En lo que se llamó el primer ciclo progresista de América Latina (2000-2012), período en el que gobiernos de izquierda y centro-izquierda detentaron el poder en países como Venezuela, Bolivia, Brasil, Nicaragua, Argentina, Paraguay, Uruguay, El Salvador, Honduras, entre otros, se retomó con fuerza el concepto de “independencia”. Este término fue insistentemente utilizado, desde hace exactamente 200 años y luego de los procesos de emancipación hispanoamericana de principios del siglo XIX, para describir el producto o estadio final de aquellos acontecimientos sociales, políticos y militares que llevaron, precisamente, a muchas de esas mismas naciones a declarar su libertad ante el imperio español.
Para nadie es un secreto que Venezuela fue un pilar fundamental para retomar en los albores e inicios del siglo XXI el concepto de independencia y posicionarlo no solo en el ámbito regional sino también hemisférico y global.
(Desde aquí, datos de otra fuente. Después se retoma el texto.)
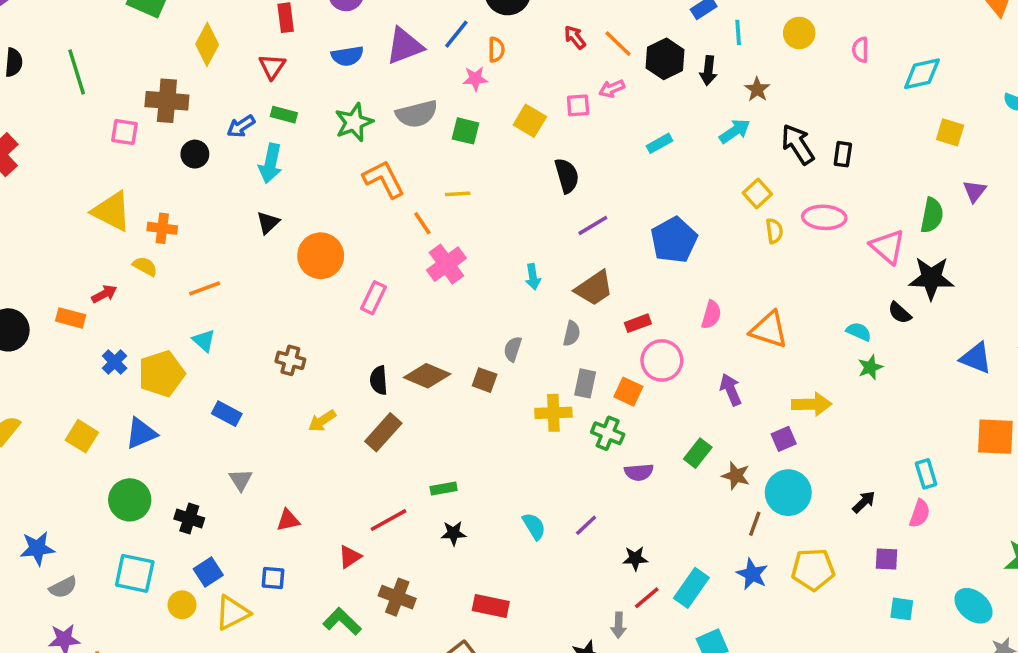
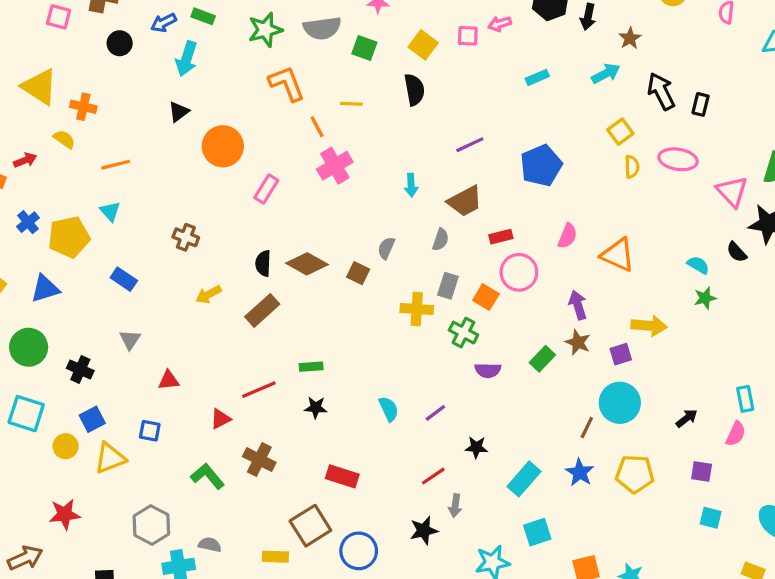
black semicircle: (567, 176) -> (414, 90), moved
brown star: (736, 476) -> (578, 342), moved
red line: (647, 598) -> (433, 476), moved

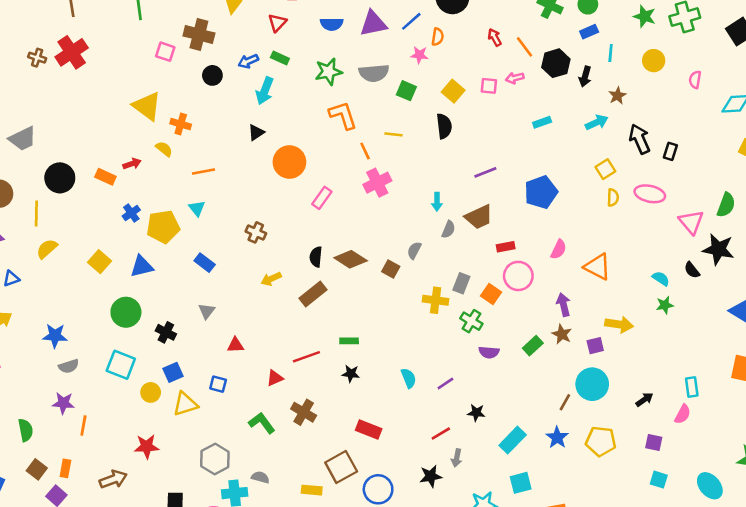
gray semicircle: (441, 240) -> (448, 229), moved

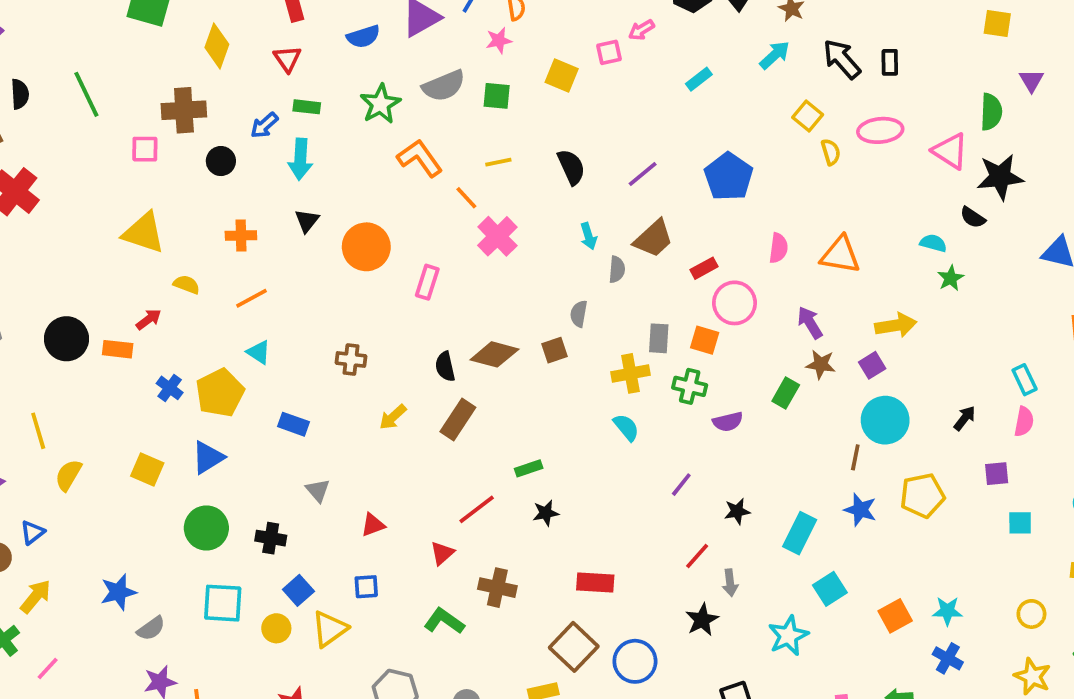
orange cross: (181, 124) -> (241, 236), moved
black semicircle: (444, 126) -> (571, 167), moved
black circle: (60, 178) -> (66, 339), moved
brown square: (391, 269) -> (554, 350), turned -30
cyan semicircle: (409, 378) -> (626, 427), moved

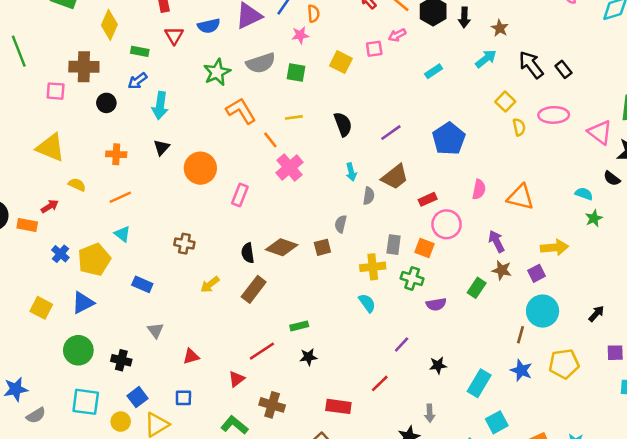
red triangle: (287, 59) -> (174, 35), moved
black rectangle: (890, 62) -> (563, 69), turned -42
green rectangle: (307, 107) -> (140, 51), moved
red line: (697, 556) -> (380, 383), moved

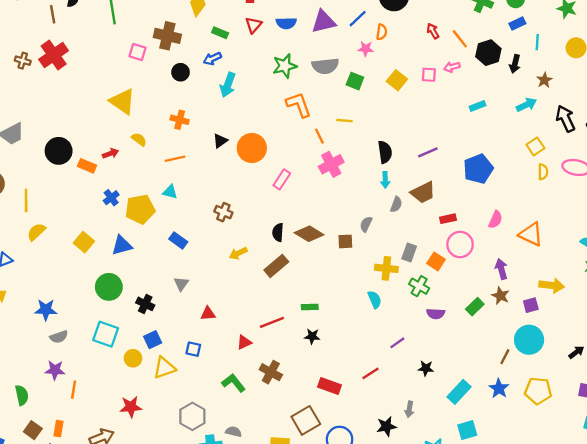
black semicircle: (343, 124) -> (385, 152), moved
black triangle: (161, 148) -> (220, 141), moved
cyan triangle: (122, 234) -> (170, 192), turned -35

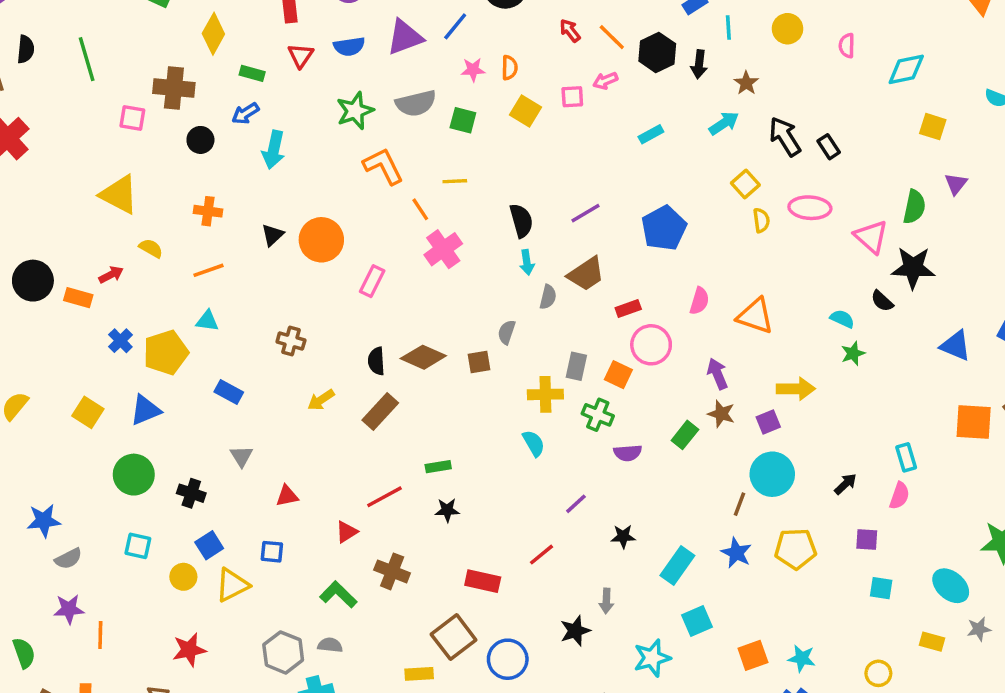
orange semicircle: (382, 32) -> (509, 68), moved
cyan square: (106, 334) -> (138, 546), size x0.7
gray semicircle: (234, 432) -> (330, 645), moved

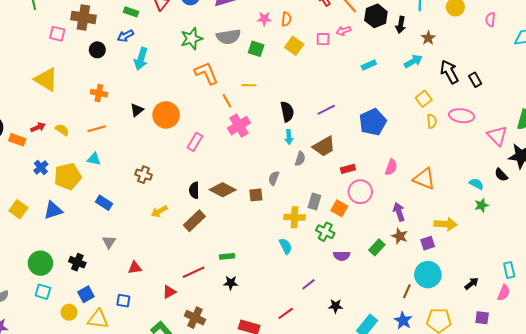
yellow semicircle: (151, 248) -> (62, 130), moved
green circle: (134, 475) -> (40, 263), moved
yellow triangle: (232, 585) -> (98, 319), turned 30

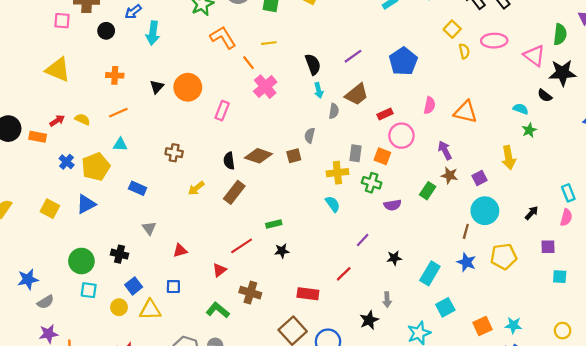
yellow arrow: (446, 224) -> (509, 158), moved, turned 85

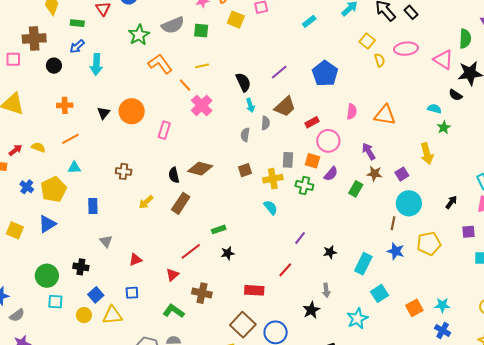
gray semicircle: (310, 135) -> (245, 135), moved
brown square: (294, 156) -> (245, 170), moved
blue rectangle: (138, 188) -> (93, 206), turned 70
purple semicircle: (393, 205) -> (331, 174), moved, turned -35

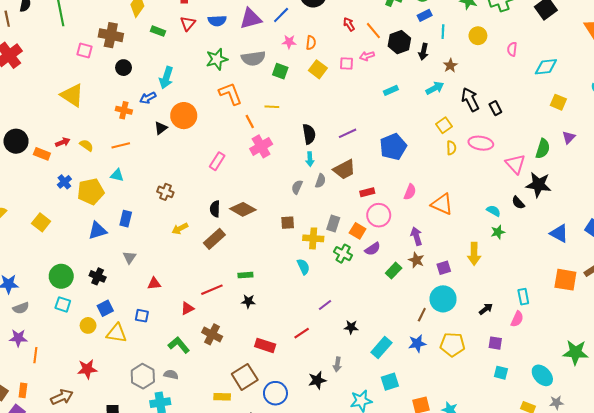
blue arrow: (77, 46) -> (148, 98), moved
orange circle: (132, 111) -> (184, 116), moved
blue triangle: (47, 224) -> (98, 231), moved
blue star: (396, 251) -> (417, 343), turned 30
Que países históricamente dependientes de potencias imperiales enarbolaran por sus nuevas condiciones una renovada bandera de lucha por su emancipación definitiva, anunciaba además la reactivación de un proceso inconcluso, lo cual puso en alerta a todas aquellas potencias (específicamente, Estados Unidos y la Unión Europea) que vieron amenazadas su hegemonía.
Precisamente, eso planteó una nueva guerra de independencia, la cual estuvo y está actualmente dirigida a romper de una vez por todas con esa dependencia estructural a la cual Venezuela ha estado históricamente sometida desde la colonia, pero fundamentalmente en su etapa republicana, como país de la periferia, es decir, explotado y sometido para cumplir el exclusiva papel de proveedor de materias primas, específicamente en asuntos energéticos, dado su característica por todos conocida de ser la mayor reserva petrolera del planeta.